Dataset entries

============

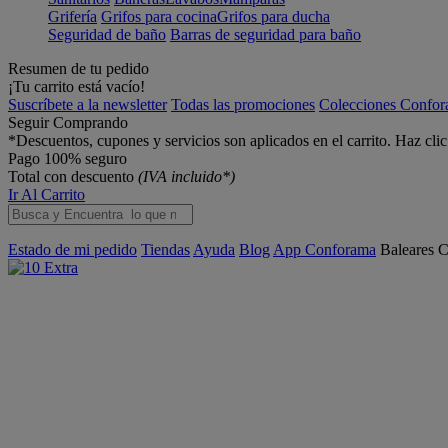
Grifería
Grifos para cocina
Grifos para ducha
Seguridad de baño
Barras de seguridad para baño
Resumen de tu pedido
¡Tu carrito está vacío!
Suscríbete a la newsletter
Todas las promociones
Colecciones Confo
Seguir Comprando
*Descuentos, cupones y servicios son aplicados en el carrito. Haz cli
Pago 100% seguro
Total con descuento
(IVA incluido*)
Ir Al Carrito
Estado de mi pedido
Tiendas
Ayuda
Blog
App Conforama
Baleares
C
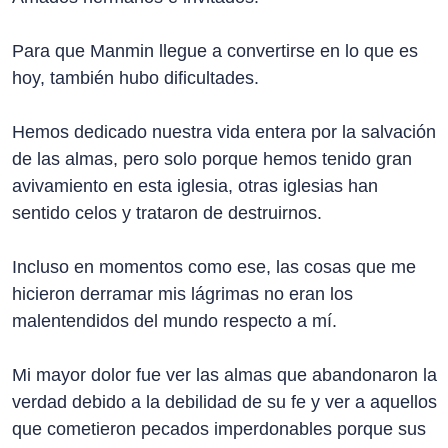
Para que Manmin llegue a convertirse en lo que es
hoy, también hubo dificultades.
Hemos dedicado nuestra vida entera por la salvación
de las almas, pero solo porque hemos tenido gran
avivamiento en esta iglesia, otras iglesias han
sentido celos y trataron de destruirnos.
Incluso en momentos como ese, las cosas que me
hicieron derramar mis lágrimas no eran los
malentendidos del mundo respecto a mí.
Mi mayor dolor fue ver las almas que abandonaron la
verdad debido a la debilidad de su fe y ver a aquellos
que cometieron pecados imperdonables porque sus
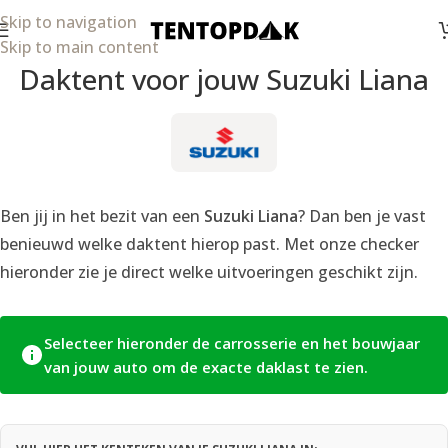
Skip to navigation
Skip to main content
Daktent voor jouw Suzuki Liana
Ben jij in het bezit van een
Suzuki Liana
? Dan ben je vast
benieuwd welke daktent hierop past. Met onze checker
hieronder zie je direct welke uitvoeringen geschikt zijn.
Selecteer hieronder de carrosserie en het bouwjaar
van jouw auto om de exacte daklast te zien.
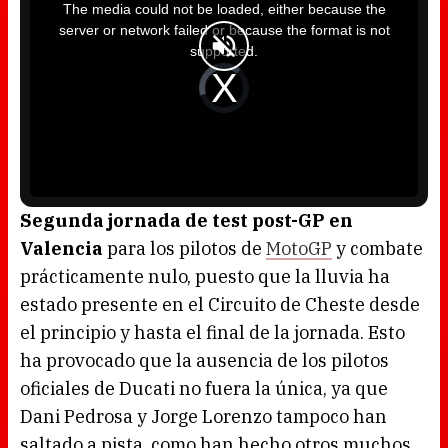
i
The media could not be loaded, either because the
s
i
server or network failed or because the format is not
s
a
supported.
m
o
d
V
a
i
l
d
w
e
i
o
n
P
d
l
o
a
w
y
.
e
r
i
s
l
o
Segunda jornada de test post-GP en
a
d
Valencia
para los pilotos de
MotoGP
y combate
i
n
g
prácticamente nulo, puesto que la lluvia ha
.
estado presente en el Circuito de Cheste desde
el principio y hasta el final de la jornada. Esto
ha provocado que la ausencia de los pilotos
oficiales de Ducati no fuera la única, ya que
Dani Pedrosa y Jorge Lorenzo tampoco han
saltado a pista, como han hecho otros muchos.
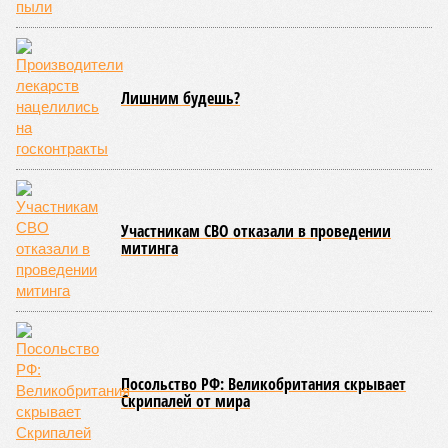
полноценная жизнь, но Земля также регулярно пытается
эту жизнь уничтожить. Так уж вышло, что внутренние
процессы на планете включают в себя всевозможные
геологические, метеорологические и физические явления,
которые для человека довольно опасны. Или попросту
смертельны. И вот несколько тому примеров.
Все стихии сразу
Около 100 лет назад в Поднебесной приключилось то, что
у нас назвали бы тридцатью тремя несчастьями. Страну
последовательно поразили: многолетняя засуха, страшный
паводок, невероятные ливни. Несколько миллионов
человек не пережили этот разгул стихий. Вот что тогда
приключилось.
Зима 1931 года выдалась в Китае чрезвычайно
продолжительной и суровой. Снега образовалось огромное
количество – казалось бы, хороший знак после периода
великой суши, продолжавшегося с 1928-го. Но всё
обратилось катастрофой. Снег растаял, устремился в реки,
начался небывалый паводок, быстро обернувшийся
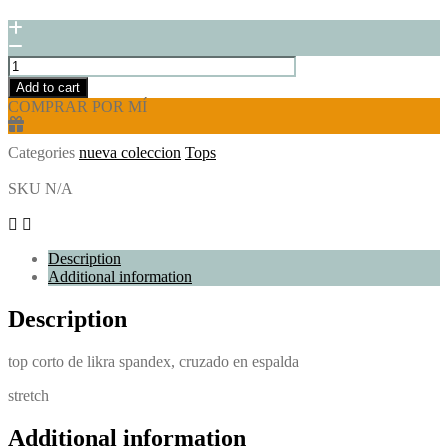
Add to cart
COMPRAR POR MÍ
Categories
nueva coleccion
Tops
SKU
N/A
Description
Additional information
Description
top corto de likra spandex, cruzado en espalda
stretch
Additional information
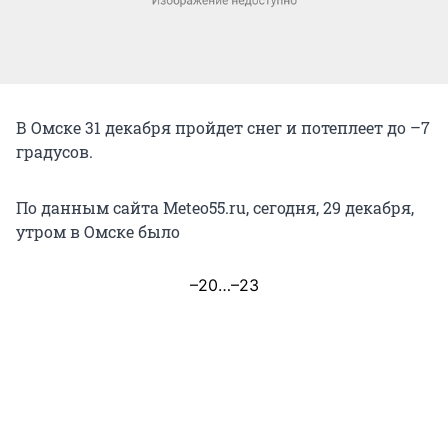
В Омске 31 декабря пройдет снег и потеплеет до –7
градусов.
По данным сайта Meteo55.ru, сегодня, 29 декабря,
утром в Омске было
–20…–23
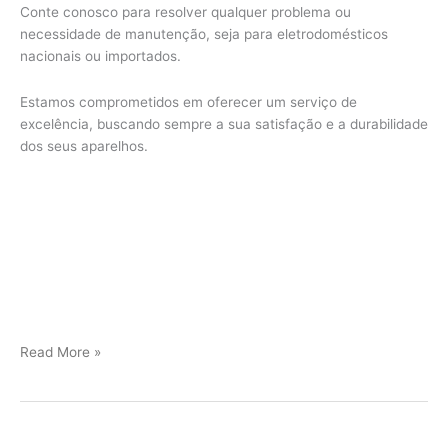
Conte conosco para resolver qualquer problema ou
necessidade de manutenção, seja para eletrodomésticos
nacionais ou importados.
Estamos comprometidos em oferecer um serviço de
excelência, buscando sempre a sua satisfação e a durabilidade
dos seus aparelhos.
Jundiaí
Read More »
Assistência
Técnica
Viking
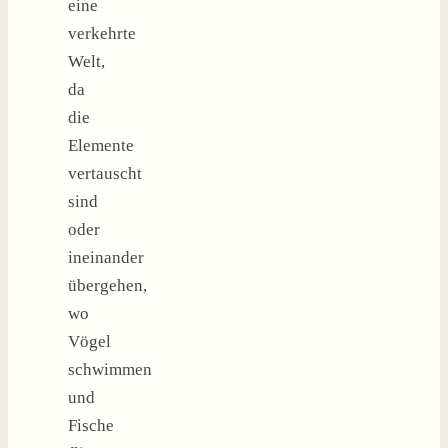
eine
verkehrte
Welt,
da
die
Elemente
vertauscht
sind
oder
ineinander
übergehen,
wo
Vögel
schwimmen
und
Fische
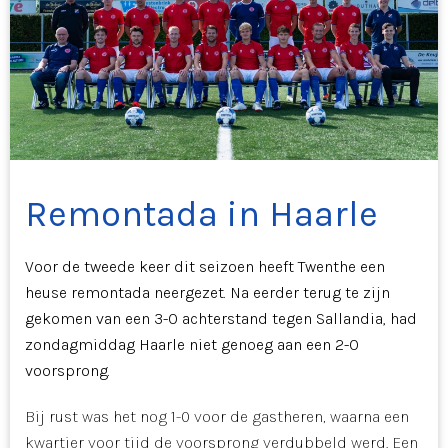
Remontada in Haarle
Voor de tweede keer dit seizoen heeft Twenthe een
heuse remontada neergezet. Na eerder terug te zijn
gekomen van een 3-0 achterstand tegen Sallandia, had
zondagmiddag Haarle niet genoeg aan een 2-0
voorsprong.
Bij rust was het nog 1-0 voor de gastheren, waarna een
kwartier voor tijd de voorsprong verdubbeld werd. Een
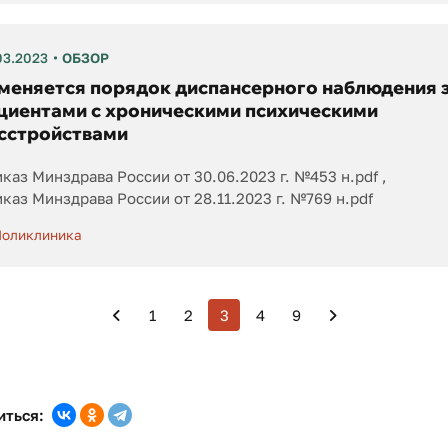
03.2023
ОБЗОР
меняется порядок диспансерного наблюдения 
циентами с хроническими психическими
сстройствами
каз Минздрава России от 30.06.2023 г. №453 н.pdf
каз Минздрава России от 28.11.2023 г. №769 н.pdf
оликлиника
1
2
3
4
9
иться:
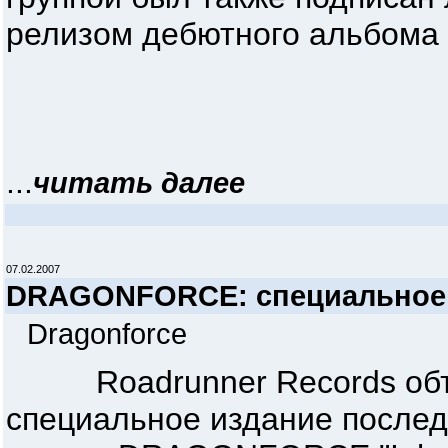
релизом дебютного альбома "G
...
читать далее
07.02.2007
DRAGONFORCE: специальное и
Dragonforce
Roadrunner Records объяв
специальное издание послед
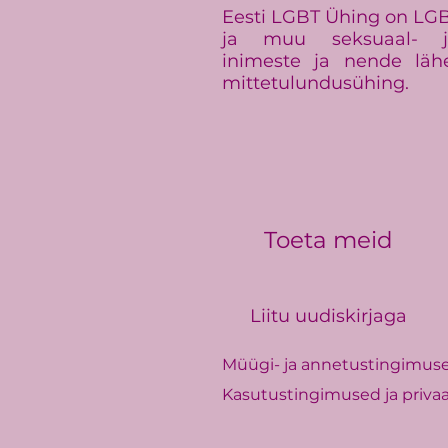
Eesti LGBT Ühing on LGBT+
ja muu seksuaal- ja
inimeste ja nende läh
mittetulundusühing.
Toeta meid
Liitu uudiskirjaga
Müügi- ja annetustingimus
Kasutustingimused ja privaa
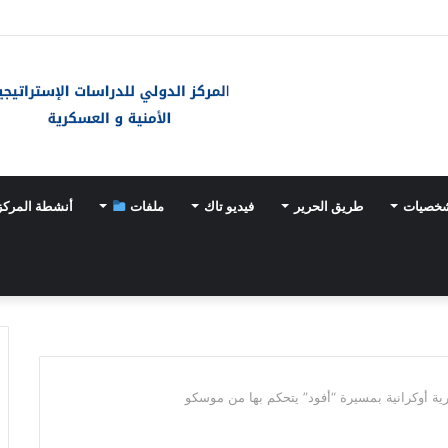
ر يتخذه الفلسطينيون في مفاوضات غزة
شخصيات
طريق الحرير
فيديو تاك
ملفات
أنشطة المركز
ة أوكرانية بمسيرة “أفود” يتحكم بها من موسكو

============

• [ASSIGNMENT]: Line for line, output the entries above from the line with "avivamiento en esta" to the line with "saltado a pista, como han hecho otros muchos.", both included, and nothing more. Skip pictures.

• [RESPONSE TO THIS EXERCISE]:
avivamiento en esta iglesia, otras iglesias han
sentido celos y trataron de destruirnos.
Incluso en momentos como ese, las cosas que me
hicieron derramar mis lágrimas no eran los
malentendidos del mundo respecto a mí.
Mi mayor dolor fue ver las almas que abandonaron la
verdad debido a la debilidad de su fe y ver a aquellos
que cometieron pecados imperdonables porque sus
Skip to navigation
Skip to main content
Daktent voor jouw Suzuki Liana
Ben jij in het bezit van een
Suzuki Liana
? Dan ben je vast
benieuwd welke daktent hierop past. Met onze checker
hieronder zie je direct welke uitvoeringen geschikt zijn.
Selecteer hieronder de carrosserie en het bouwjaar
van jouw auto om de exacte daklast te zien.
i
The media could not be loaded, either because the
s
i
server or network failed or because the format is not
s
a
supported.
m
o
d
V
a
i
l
d
w
e
i
o
n
P
d
l
o
a
w
y
.
e
r
i
s
l
o
Segunda jornada de test post-GP en
a
d
Valencia
para los pilotos de
MotoGP
y combate
i
n
g
prácticamente nulo, puesto que la lluvia ha
.
estado presente en el Circuito de Cheste desde
el principio y hasta el final de la jornada. Esto
ha provocado que la ausencia de los pilotos
oficiales de Ducati no fuera la única, ya que
Dani Pedrosa y Jorge Lorenzo tampoco han
saltado a pista, como han hecho otros muchos.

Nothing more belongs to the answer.